To determine miR-21 activity, 8.0 × 104 of HeLa S3 cells were seeded into a 24-well plate and transfected with 50 ng of the psi-miR-21 or psi-miR-scr plasmid using Lipofectamine 2000 reagent. To determine let-7 activity, 6.0 × 104 of NHDF cells or 1.2 × 105 of hiPS cells were seeded into a 24-well plate and transfected with 200 ng of the psi-let-7a or psi-miR-scr plasmid. Twenty-four hours after transfection, the activities of the firefly and Renilla luciferase were analyzed using the Dual-Luciferase Reporter Assay System (Promega). Firefly luciferase activities of BHK/T7/151M(SE) cells harboring the SeVdp vector were determined by luciferase reporter assay and normalized by protein concentration measured using the Pierce 660nm Protein Assay Reagent (Thermo Fisher Scientific).
SeVdp vector production and infection
The SeVdp genome cDNA was constructed as previously described . cDNAs encoding enhanced green fluorescent protein (EGFP) and firefly luciferase (Luc2CP) were amplified by PCR using pEGFP-1 (Takara Bio) and pGL4.12[luc2CP] (Promega) as templates, respectively. cDNA encoding hygromycin B phosphotransferase (hygromycin resistance protein: Hygr) was synthesized by GenScript. cDNA encoding Puror or C-opt was prepared as described above. These cDNA fragments were used to construct vector cDNAs of SeV-EGFP, SeV-Pur, SeV-Pur2, SeV-C, SeV-C2, SeV-Pur2-Luc, and SeV-C2-Luc. To construct SeV-C2-21T and SeV-C2-let7T, four copies of the miR-21 complementary sequence (5′-TCAACATCAGTCTGATAAGCTACAGAATTCAACATCAGTCTGATAAGCTAATCAGATCAACATCAGTCTGATAAGCTATCCATTTCAACATCAGTCTGATAAGCTA-3′) and four copies of the let-7a complementary sequence (5′- AACTATACAACCTACTACCTCACAGAATAACTATACAACCTACTACCTCAATCAGAAACTATACAACCTACTACCTCATCCATTAACTATACAACCTACTACCTCA-3′) were inserted into the 3′ UTR of the C-opt genes, respectively.

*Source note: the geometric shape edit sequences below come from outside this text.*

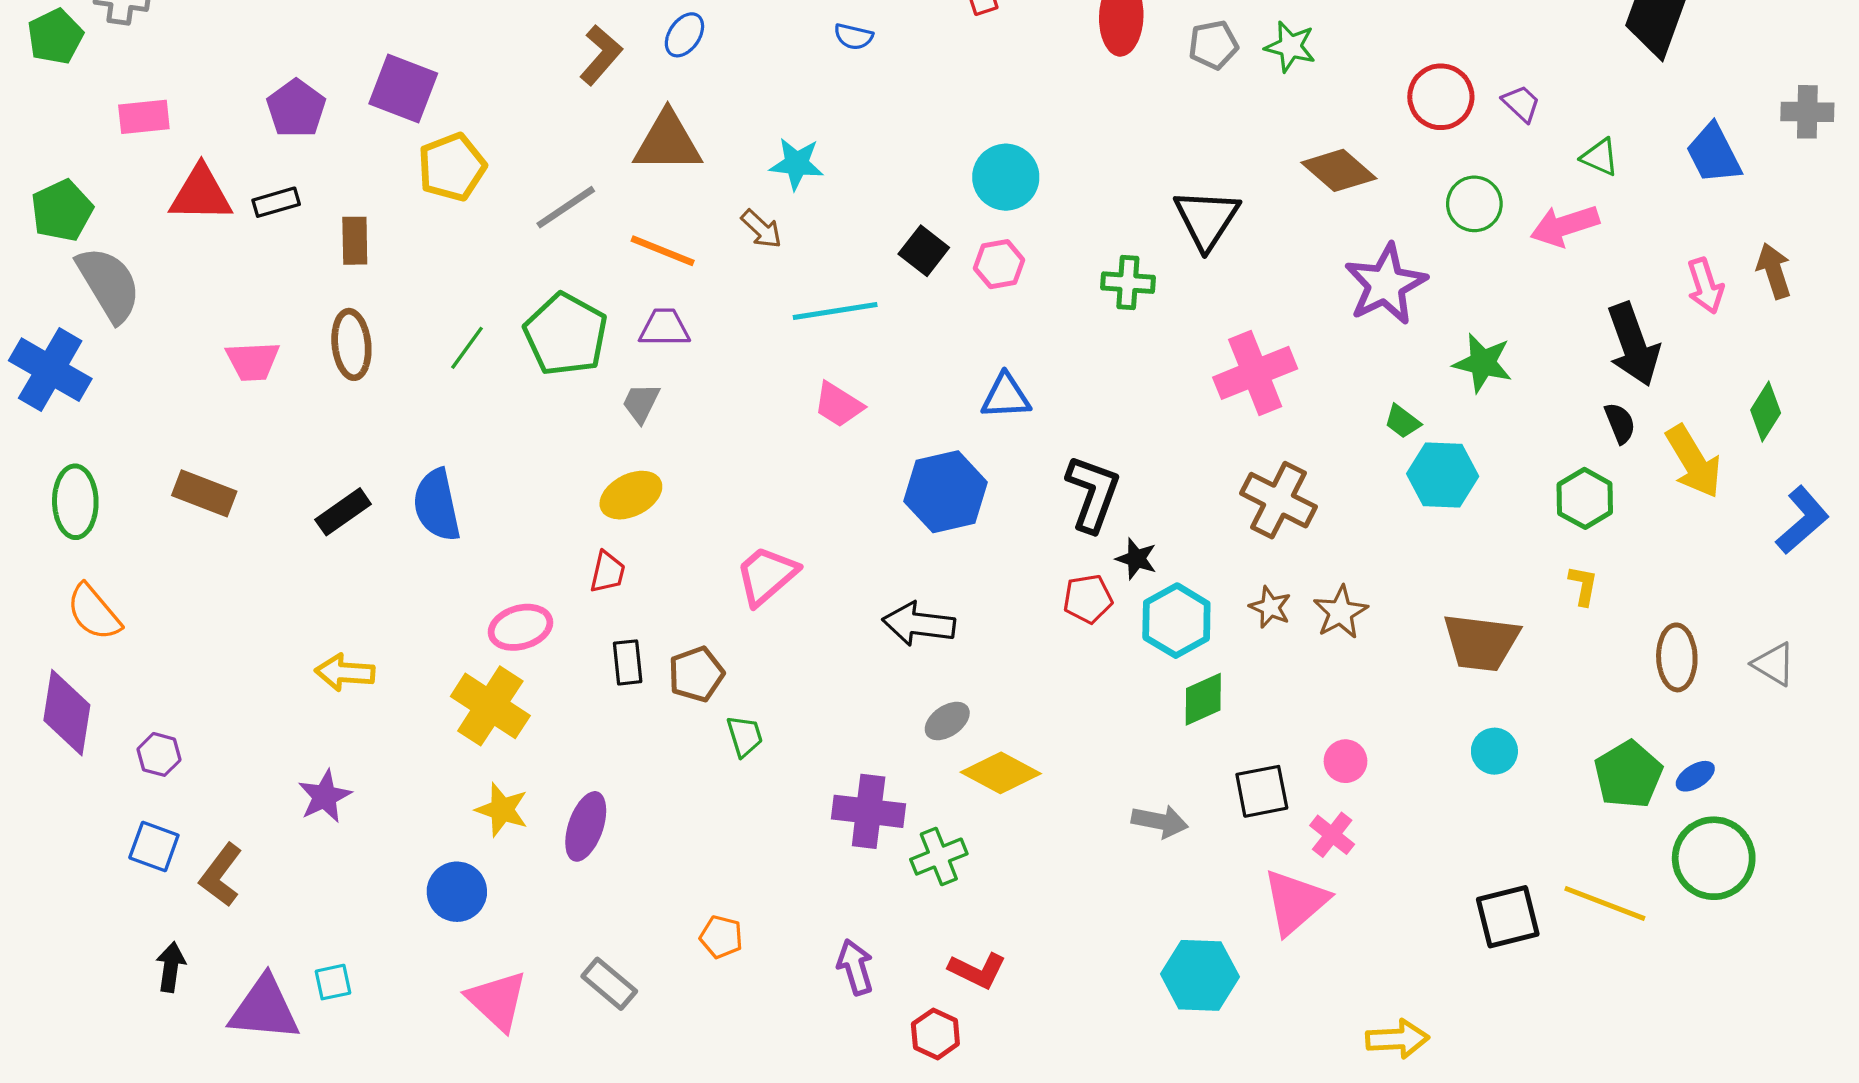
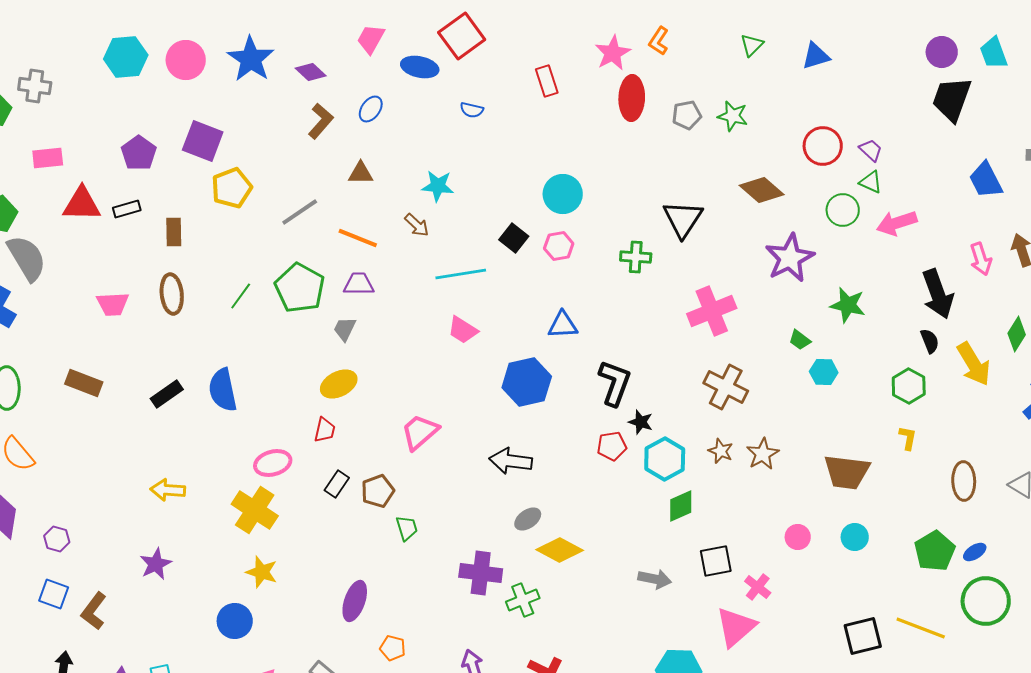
brown triangle: (668, 142) -> (361, 173), size x0.6
green triangle: (1600, 157) -> (871, 182), moved
cyan hexagon: (1443, 475) -> (824, 372), size x0.7
black rectangle: (628, 662) -> (337, 484), turned 40
pink circle: (1345, 761) -> (798, 537), moved
purple ellipse: (586, 826) -> (355, 601), moved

To establish vector-packaging cells, cDNA plasmids (2 μg) and expression vector plasmids for SeV proteins (NP, P, Fmut, HN, and L) (1 μg each) and for furin (20 ng) were transfected into BHK/T7/151M(SE) cells using Lipofectamine LTX Plus reagent (Thermo Fisher Scientific), followed by treatment with hygromycin B at 100 μg/mL. The SeVdp vector was rescued by transient transfection of plasmids for M, Fmut and HN proteins in vector-packaging cells and was recovered from the culture supernatant after incubation at 32°C for 4 days. The supernatant was filtered through 0.45 μm cellulose acetate filters and stored at -80°C. Titers of SeVdp vectors were determined by immunostaining using an anti-NP antibody  after infection of the diluted SeVdp vector suspension into LLC-MK2 cells. Target cells were infected with the SeVdp vector at a multiplicity of infection of 3 for 4 h.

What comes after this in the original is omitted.